I felt pissy and invisible this morning. I think this is because I have been too tired to put out videos or complete the majority of work I have been promising – LOTS – of people. This is partially because it has been a million-dy ba-jillion degrees outside. But it’s not now! I just had a rather pleasant day and I spent a lot of it taking breaks outside reading and not feeling responsible for reporting my whereabouts. I practiced as well, a whole lot. This has been my joy!
I think that this practicing will get me back into the groove that I have been complaining that I’ve lost. I am at heart a solitary creature but I haven’t really liked my own company for such a long time – although I have been so desperate to get back into it. But you’d feel the same way I have felt if you used to be able to play like me and then for quite sometime just lost a lot of your smarts… and couldn’t pull off a lot of your good material. It’s really hard to suddenly bore yourself. And then to feel guilty about doing so! Other people have had it SO much worse than me. I never felt like I had the right to complain. But I should have. I should have complained louder and practiced harder. Maybe this all would have been over sooner.
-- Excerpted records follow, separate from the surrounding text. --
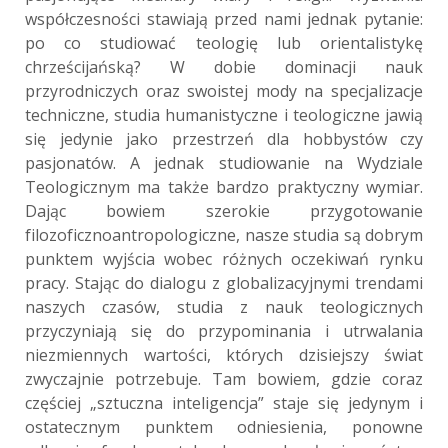
współczesności stawiają przed nami jednak pytanie:
po co studiować teologię lub orientalistykę
chrześcijańską? W dobie dominacji nauk
przyrodniczych oraz swoistej mody na specjalizacje
techniczne, studia humanistyczne i teologiczne jawią
się jedynie jako przestrzeń dla hobbystów czy
pasjonatów. A jednak studiowanie na Wydziale
Teologicznym ma także bardzo praktyczny wymiar.
Dając bowiem szerokie przygotowanie
filozoficznoantropologiczne, nasze studia są dobrym
punktem wyjścia wobec różnych oczekiwań rynku
pracy. Stając do dialogu z globalizacyjnymi trendami
naszych czasów, studia z nauk teologicznych
przyczyniają się do przypominania i utrwalania
niezmiennych wartości, których dzisiejszy świat
zwyczajnie potrzebuje. Tam bowiem, gdzie coraz
częściej „sztuczna inteligencja” staje się jedynym i
ostatecznym punktem odniesienia, ponowne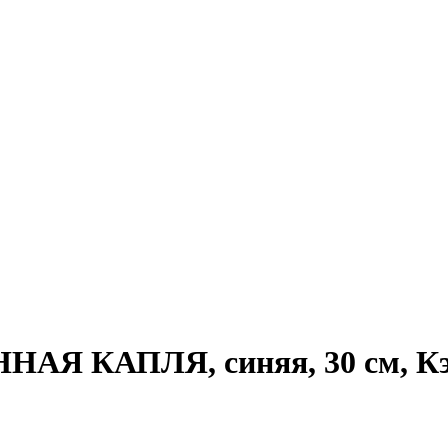
НАЯ КАПЛЯ, синяя, 30 см, Кэ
No matter. Regrets are silly.
I am working on a REALLY cool tune that is working out. Maybe the weather is giving me energy. Maybe my body mistakenly thinks that sexy-time is coming because it’s fall. I LOVE fall. Fall is when Denise New Year comes (Oct 1). Fall is when I get better and can wash summer ick and disappointments and bad mood and mistakes away. It’s before winter, where I shudder and moan a lot because the cold is, well – COLD – and I’m a gigantic wuss.
Although, cold is good for marshmallows and cuddling and fire and pie. And baking. And I’m in YAY my kitchen is SO GREAT mode.
By the way, my kitchen is so great I want to start a cooking show.
One thing at a time.
(I would cook with LOTS of butter. Butter rules.
No vegans were harmed during the making of this post and I can use the oil based stuff on a batch. We’re equal opportunity at my house! Thank Moo, said the cow!)